Kabelo Petrus Motha (born 27 November 1992) is a South African DJ, record producer,and a record label owner popularly known as Kabza de Small. He is a major figure in the amapiano genre of house music. Aside from his solo career, Motha is a member of the Scorpion Kings. Motha gained international recognition after the release of "Umshove", in 2018.

Kabza's third studio album I Am the King of Amapiano: Sweet & Dust (2021), debuted number one in South Africa.

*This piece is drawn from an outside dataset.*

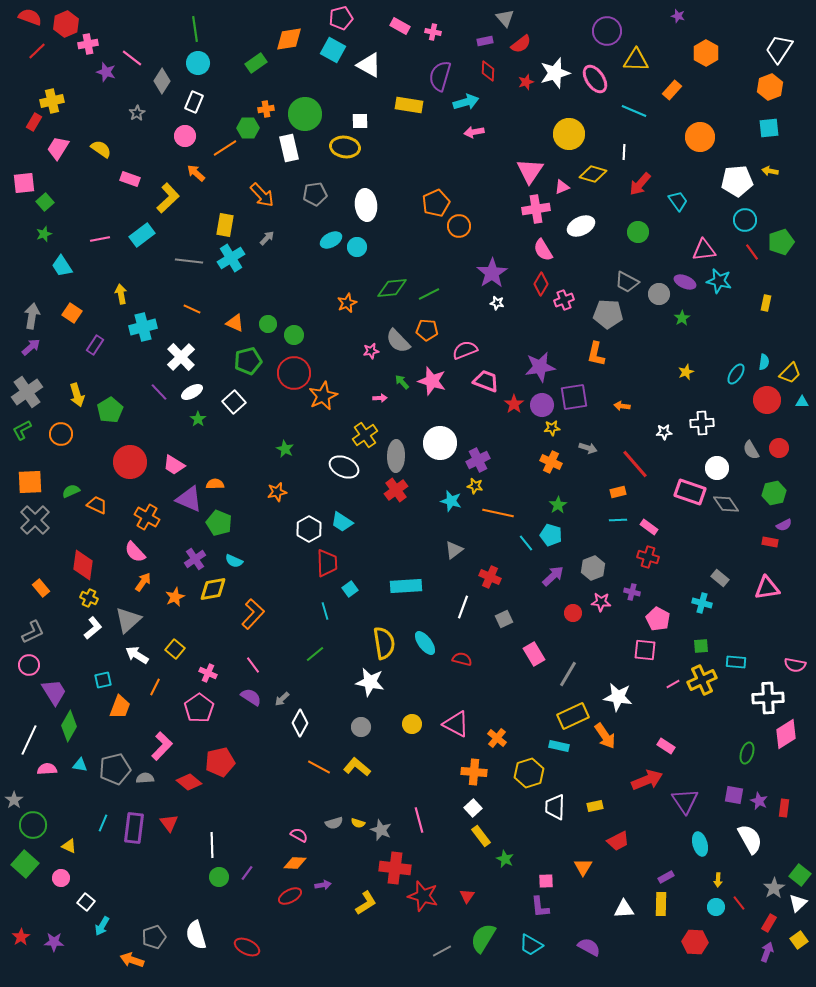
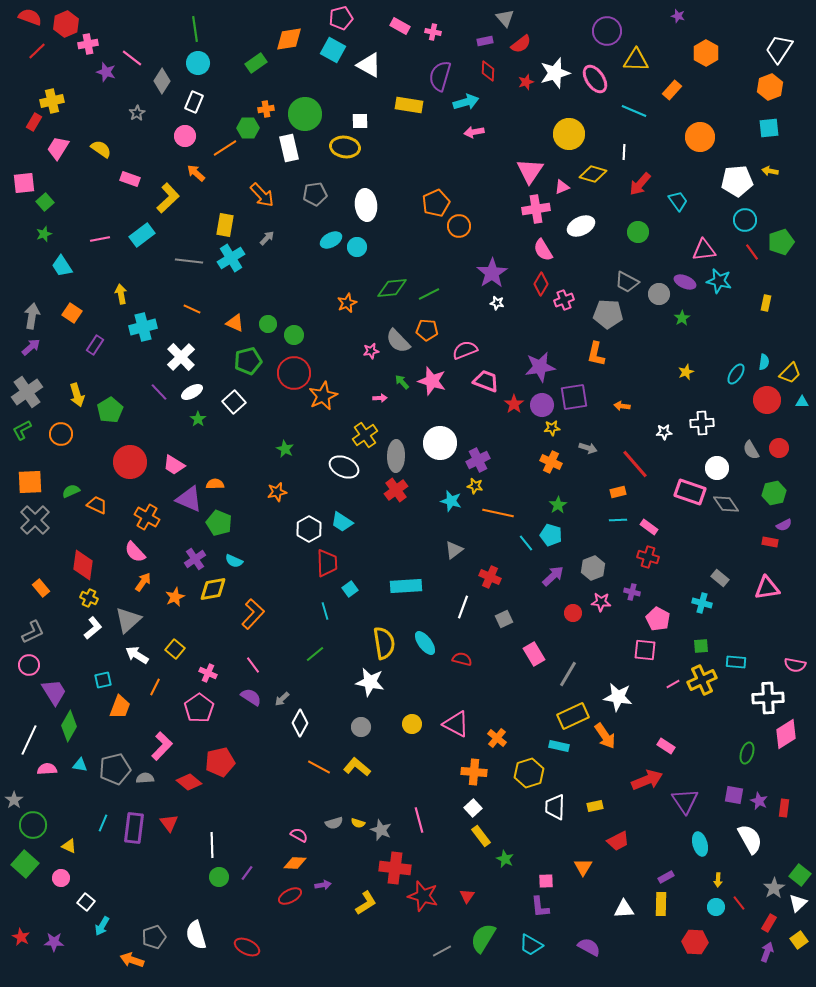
red star at (21, 937): rotated 12 degrees counterclockwise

Forbes Africa ranked Motha number 18 on Forbes Africa 30 under 30. His accolades include Seventeen South African Music Awards, five Metro FM Music Awards, three AmaPiano Music Awards, two Mzansi Viewers Choice Awards, one Sunday Times GenNext, and one Dance Music Awards South Africa.

== Life and career ==
Born and raised in eMalahleni, Mpumalanga, later Motha with his brother Sphelele Xaki who is an Electrical engineer and philanthropist relocated to Pretoria. His musical career began in 2009. He was signed under Tyrique de
Bruyne and released his first album Avenue Sound in 2016 under Bestbyfar Records. Kabza established his own record label PianoHub.

His breakthrough single "Umshove" featuring South African singer Leehleza was released in 2018. On 1 October 2019, he released Piano Hub with DJ Maphorisa. The EP was certified 3× platinum in South Africa. The Return of Scorpion Kings was released on 29 November 2019.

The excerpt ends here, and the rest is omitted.